### ASSIGNMENT:
When you find the word "filmů" in a line of the entries, please copy the whole line.

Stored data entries
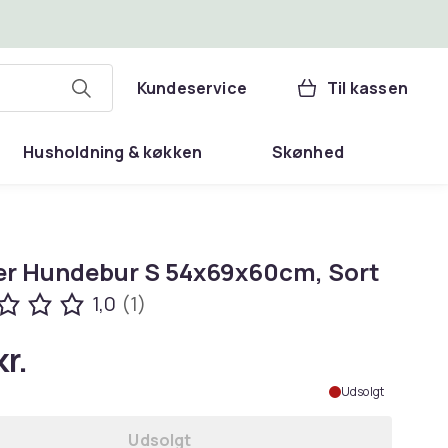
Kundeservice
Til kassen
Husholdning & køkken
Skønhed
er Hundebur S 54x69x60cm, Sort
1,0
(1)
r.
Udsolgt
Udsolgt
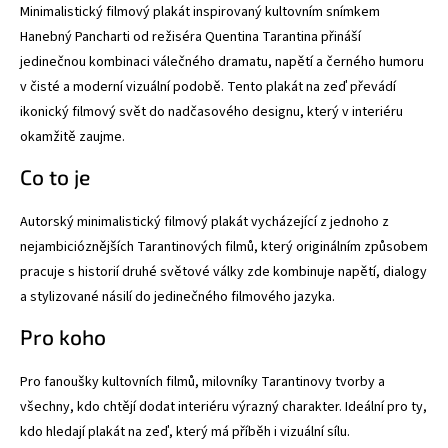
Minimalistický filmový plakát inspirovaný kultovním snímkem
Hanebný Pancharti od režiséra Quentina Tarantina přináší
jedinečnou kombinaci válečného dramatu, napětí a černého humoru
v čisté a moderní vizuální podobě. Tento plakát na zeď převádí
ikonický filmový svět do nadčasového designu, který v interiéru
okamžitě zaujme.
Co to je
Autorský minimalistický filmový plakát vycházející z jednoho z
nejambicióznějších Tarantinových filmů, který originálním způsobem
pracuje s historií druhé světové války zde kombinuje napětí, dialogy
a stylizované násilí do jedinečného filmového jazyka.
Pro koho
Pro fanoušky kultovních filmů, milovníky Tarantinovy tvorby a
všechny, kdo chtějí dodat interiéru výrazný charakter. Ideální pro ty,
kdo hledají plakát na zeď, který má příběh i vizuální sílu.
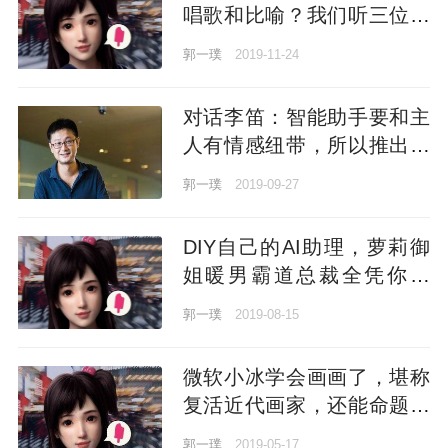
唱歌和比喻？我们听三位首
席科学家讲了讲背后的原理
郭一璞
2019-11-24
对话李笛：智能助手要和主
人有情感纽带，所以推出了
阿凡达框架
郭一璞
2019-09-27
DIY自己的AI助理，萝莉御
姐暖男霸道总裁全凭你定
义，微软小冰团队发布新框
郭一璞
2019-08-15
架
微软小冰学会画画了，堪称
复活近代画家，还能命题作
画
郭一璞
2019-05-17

--

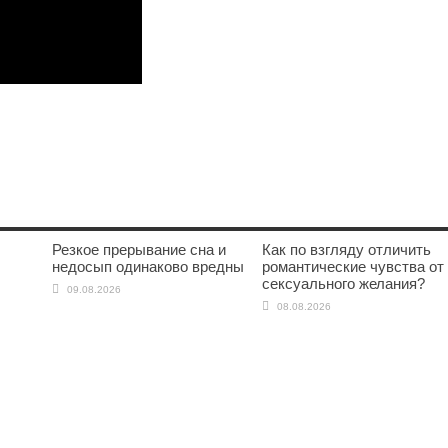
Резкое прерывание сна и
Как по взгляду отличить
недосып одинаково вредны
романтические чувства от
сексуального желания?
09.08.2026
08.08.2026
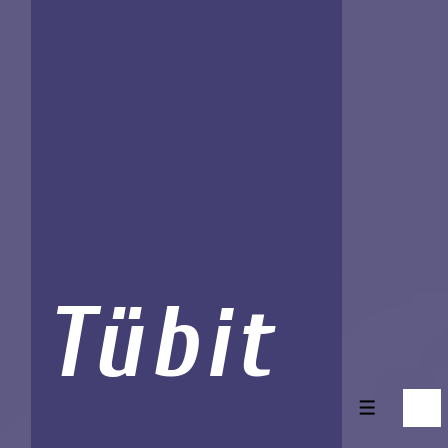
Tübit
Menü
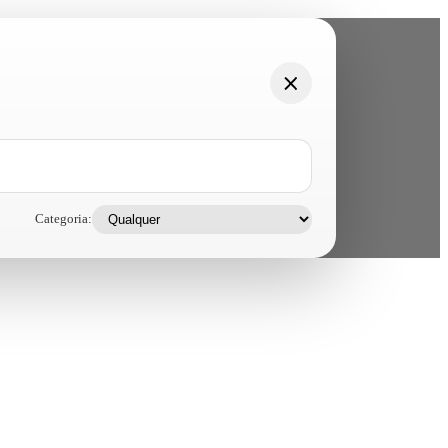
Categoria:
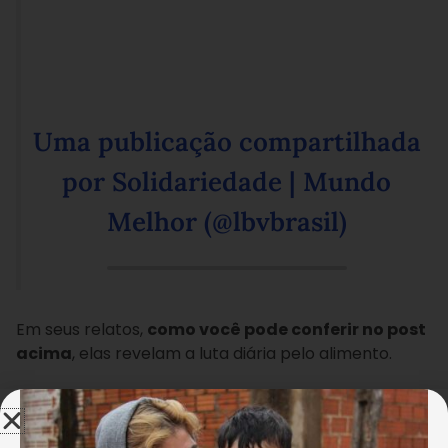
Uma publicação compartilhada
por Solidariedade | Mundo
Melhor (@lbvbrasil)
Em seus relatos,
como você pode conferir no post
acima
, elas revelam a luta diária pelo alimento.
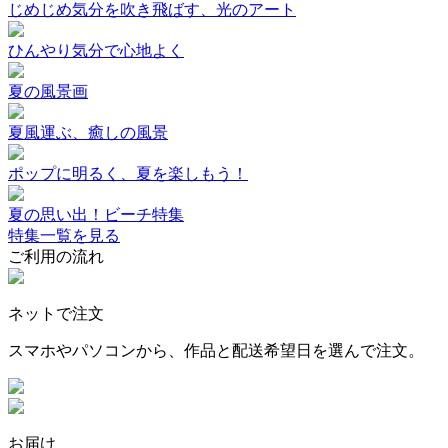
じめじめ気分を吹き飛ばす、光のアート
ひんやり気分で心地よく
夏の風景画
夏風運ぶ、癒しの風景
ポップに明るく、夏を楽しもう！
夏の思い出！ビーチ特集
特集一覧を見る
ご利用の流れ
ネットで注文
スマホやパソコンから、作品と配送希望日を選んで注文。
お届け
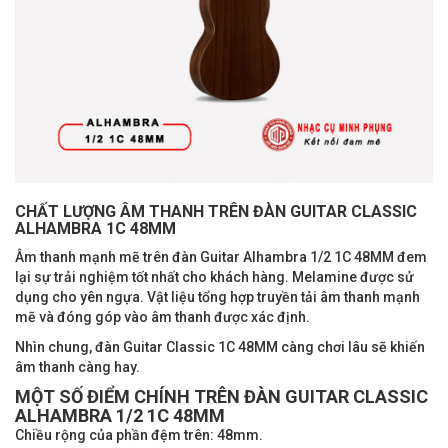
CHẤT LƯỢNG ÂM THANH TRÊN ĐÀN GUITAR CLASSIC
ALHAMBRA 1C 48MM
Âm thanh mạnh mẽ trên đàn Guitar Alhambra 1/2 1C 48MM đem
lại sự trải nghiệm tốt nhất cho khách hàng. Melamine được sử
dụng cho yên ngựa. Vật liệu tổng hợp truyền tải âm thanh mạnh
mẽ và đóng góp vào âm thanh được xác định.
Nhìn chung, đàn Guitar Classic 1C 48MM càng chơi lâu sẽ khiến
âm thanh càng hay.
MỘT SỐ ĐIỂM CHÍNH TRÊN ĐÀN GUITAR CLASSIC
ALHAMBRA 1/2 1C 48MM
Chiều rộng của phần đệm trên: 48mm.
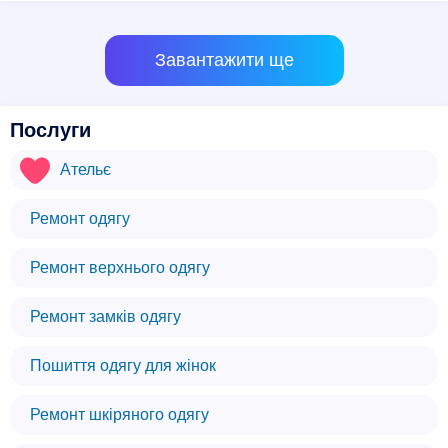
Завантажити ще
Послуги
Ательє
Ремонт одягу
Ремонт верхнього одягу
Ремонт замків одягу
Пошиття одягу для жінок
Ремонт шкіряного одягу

---

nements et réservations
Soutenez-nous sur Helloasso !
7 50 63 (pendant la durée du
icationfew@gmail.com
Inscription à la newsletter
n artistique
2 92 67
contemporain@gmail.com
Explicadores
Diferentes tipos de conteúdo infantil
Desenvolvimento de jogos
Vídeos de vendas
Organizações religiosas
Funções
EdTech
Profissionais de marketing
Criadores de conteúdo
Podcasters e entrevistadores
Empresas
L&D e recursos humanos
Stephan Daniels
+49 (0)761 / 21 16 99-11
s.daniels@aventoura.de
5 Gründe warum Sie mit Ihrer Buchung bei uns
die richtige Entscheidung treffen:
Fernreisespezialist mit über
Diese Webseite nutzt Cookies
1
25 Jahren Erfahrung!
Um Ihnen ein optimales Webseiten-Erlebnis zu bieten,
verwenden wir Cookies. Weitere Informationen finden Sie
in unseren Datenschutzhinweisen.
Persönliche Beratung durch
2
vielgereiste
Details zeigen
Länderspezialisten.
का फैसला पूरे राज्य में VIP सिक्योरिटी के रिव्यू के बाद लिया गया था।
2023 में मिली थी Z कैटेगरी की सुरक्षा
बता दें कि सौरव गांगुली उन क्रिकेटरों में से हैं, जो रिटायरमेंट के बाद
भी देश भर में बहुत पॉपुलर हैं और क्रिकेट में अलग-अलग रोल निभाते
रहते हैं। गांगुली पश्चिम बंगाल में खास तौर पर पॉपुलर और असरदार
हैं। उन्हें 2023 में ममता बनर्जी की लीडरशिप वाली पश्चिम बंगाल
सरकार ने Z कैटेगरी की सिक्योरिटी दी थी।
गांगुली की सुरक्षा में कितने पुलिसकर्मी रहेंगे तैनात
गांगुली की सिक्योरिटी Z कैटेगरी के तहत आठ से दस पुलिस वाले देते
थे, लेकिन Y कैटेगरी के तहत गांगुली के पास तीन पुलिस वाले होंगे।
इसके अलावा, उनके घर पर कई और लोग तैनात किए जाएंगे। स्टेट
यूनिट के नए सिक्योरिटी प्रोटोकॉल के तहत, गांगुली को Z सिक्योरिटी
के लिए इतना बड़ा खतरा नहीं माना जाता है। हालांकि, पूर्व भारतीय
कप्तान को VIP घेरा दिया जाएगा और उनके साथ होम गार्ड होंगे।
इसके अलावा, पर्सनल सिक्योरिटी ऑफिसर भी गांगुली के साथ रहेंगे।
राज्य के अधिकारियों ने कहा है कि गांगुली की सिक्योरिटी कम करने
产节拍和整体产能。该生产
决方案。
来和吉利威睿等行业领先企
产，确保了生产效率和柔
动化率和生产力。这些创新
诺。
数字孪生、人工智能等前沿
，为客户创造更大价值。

### ANSWER FOR THE TASK:
nejambicióznějších Tarantinových filmů, který originálním způsobem
Pro fanoušky kultovních filmů, milovníky Tarantinovy tvorby a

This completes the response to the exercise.